Domino Recording Company / Playground

"Collaborations don't work" FFS proclaim on their debut album's penultimate song. For over 6 minutes they keep elaborating upon this concept, repeating it as a mantra while the song jerkily shifts between a myriad of styles. The songs lyrics capture every fear associated with supergroups like FFS, preemptively engaging the criticism the project might receive. Fortunately the group avoids the pitfalls represented by the song and the song itself is immensely enjoyable. This collaboration does indeed work.

FFS is a supergroup consisting of Franz Ferdinand and Sparks. The former was one of the bigger bands of the post-punk revival of the early 00s. The latter is an enduring cult act who enjoyed a short period of greater success in the 70s glam era. Though this might at first seem like an unlikely partnership, these two bands have quite a lot in common. They share a detached, ironic demeanor and penchant for quirky pop music. The first song Franz Ferdinand ever rehearsed was a cover of Sparks Achoo. Since the early 2000s, Sparks have had a creative revival, constantly providing great albums and even a radio theater play about Ingmar Bergman for Swedish radio.

The team-up seems to slightly favour the older band more than the younger, both lyrically and musically, but not to an unnatural degree. Classical piano, synth pop, glam rock and funky post-rock combine in a way that seems natural and comfortable for all involved. A slight dip in quality for a couple of songs toward the middle of the album does not hinder this from being a very good collection of songs. Having both bands vocalists sing on each track proves a wise decision in securing the band having its own sound. Russel Mael's intense tenor/contra-tenor meshing well with Alex Kapranos more mellow baritone.
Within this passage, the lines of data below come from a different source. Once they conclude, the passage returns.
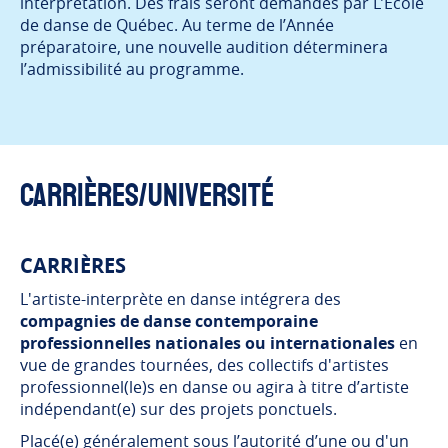
interprétation. Des frais seront demandés par L’École
de danse de Québec. Au terme de l’Année
préparatoire, une nouvelle audition déterminera
l’admissibilité au programme.
Carrières/Université
CARRIÈRES
L'artiste-interprète en danse intégrera des
compagnies de danse contemporaine
professionnelles nationales ou internationales
en
vue de grandes tournées, des collectifs d'artistes
professionnel(le)s en danse ou agira à titre d’artiste
indépendant(e) sur des projets ponctuels.
Placé(e) généralement sous l’autorité d’une ou d'un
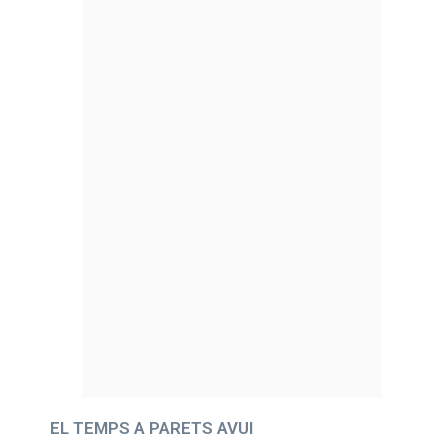
EL TEMPS A PARETS AVUI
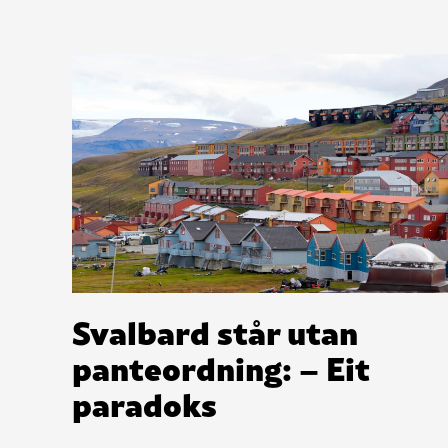
Svalbard står utan
panteordning: – Eit
paradoks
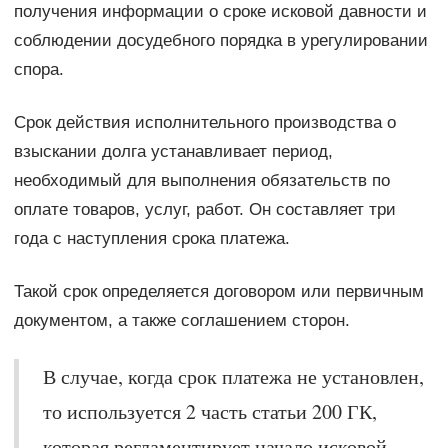
получения информации о сроке исковой давности и
соблюдении досудебного порядка в урегулировании
спора.
Срок действия исполнительного производства о
взыскании долга устанавливает период,
необходимый для выполнения обязательств по
оплате товаров, услуг, работ. Он составляет три
года с наступления срока платежа.
Такой срок определяется договором или первичным
документом, а также соглашением сторон.
В случае, когда срок платежа не установлен,
то используется 2 часть статьи 200 ГК,
которая регламентирует начало исковой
Humour flows throughout the album, from the fear of rejection in "Johnny Delusional" to the aforementioned meta-humour of "Collaborations Don't Work". The humour often reflects desperation and insecurity, making more somber songs like "Little Guy from the Suburbs" and "Things I Don't Get" not seem out of place. Theirs is a world filled with futile masculinity, unreceptive partners and scary power couples.

Fear is a driving factor throughout the album. And ultimately there was a fear that this would be a sad album. An album by a washed up old cult act joining together with younger fans in a vain attempt to capture former glories.

Collaborations don't work
You start off deferential
And strangely reverential

Fortunately this album is quite the opposite. As joyous and as irreverent as album closer "Piss Off", this is an album of two restless bands bonding together as equal partners.